The title could be more precise: What are the responses? How do they change with depth? 

Abstract:

l. 25 I suggest to replace "possess" by "fulfill", "play" or something similar. 

l. 44 Do you mean that members of the Planococcaceae family replaced Paenibacillaceae and Bacillaceae as most prevalent Firmicutes? 

Introduction

l. 62-62 I suggest to rephrase this sentence or delete it.

l. 63 This reference (Zuazo and Pleguezuelo, 2009) is not in your list of references.  

l. 62-69 In this passage, the connection between the relevance of biological soil crusts and the role of MICP should be made clearer.

l. 83-92 You should at least shortly indicate why soil depth has such an impact on microbial communities - litter input, temperature, moisture regime in the soil...

l. 106 What do you mean by "microbiology of MICP"? Why is knowledge "particularly lacking" in the Negev? You stated before that it is widely lacking.

Materials and methods

l. 119 Please include a reference for the soil classification (USDA soil taxonomy). 

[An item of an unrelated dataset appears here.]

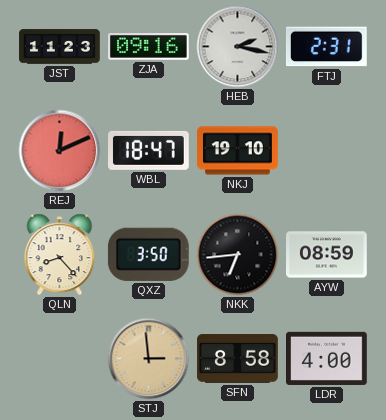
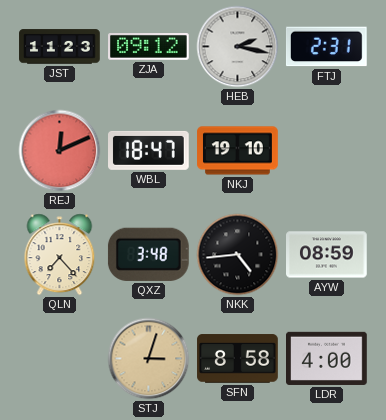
ZJA: 09:16 -> 09:12
QLN: 8:23 -> 7:23
QXZ: 3:50 -> 3:48
NKK: 6:44 -> 4:44
STJ: 2:59 -> 3:03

l. 123 20 what prior to your study? 

l. 123-124 Please indicate cleary from which depths you took samples - what do you mean by surface? 0-5 cm? 0-10 cm? You should give the precise range, especially as you refer to "soil layers" later.  

l. 125 Why n=12 samples? You have three sites and samples from three depth per layer in duplicates? Should be n=18? 

l. 126 Why did you not include site 3 here? 

l. 127 You do not need "refridgerated" here. 

l. 131 Please include a short description and not only a reference to another publication.

l. 131-132 How do you explain the huge standard deviation and why do you add this information here and not in the Results section? 

l. 149 At which temperature?

Results and discussion

l. 178-181 You do not need that additional introductory part here.

l. 183-184 The first sentence is also not needed here. 

l. 189 It should be "...than in the topsoil..."

l. 198 Why do you use passive here ("...has yet to be recovered.")?

l. 200-202 How do you know that the decisive factor is the disturbance? You do not present the results of the chemical and physical characterization of the soils, so it is not clear if there are differences that could also have an impact. 

l. 224 I suggest to rephrase this part and write something like "...and hosted similar communities..." instead of "...and did not host distinct communities...".

l. 234-235 Please rephrase this sentence. 

Figure 3 Why did you put the panels in this order? I suggest to start with the surface on the left and end with the 100 cm depth on the right. 

l. 253-254 You do not have to announce what you are going to discuss later. 

Figure 4 Please take care that your labels are consistent. Here, you use "hndred cm" and "fifty cm", while you use "100 cm" and "50 cm" everywhere else. 

l. 319 What do you mean by "it" here? ("...we found it had a more prominent influence...")

Conclusions

Please take care that your Conclusions are coherent, at the moment some sentences seem not be related to the sentences before and after them.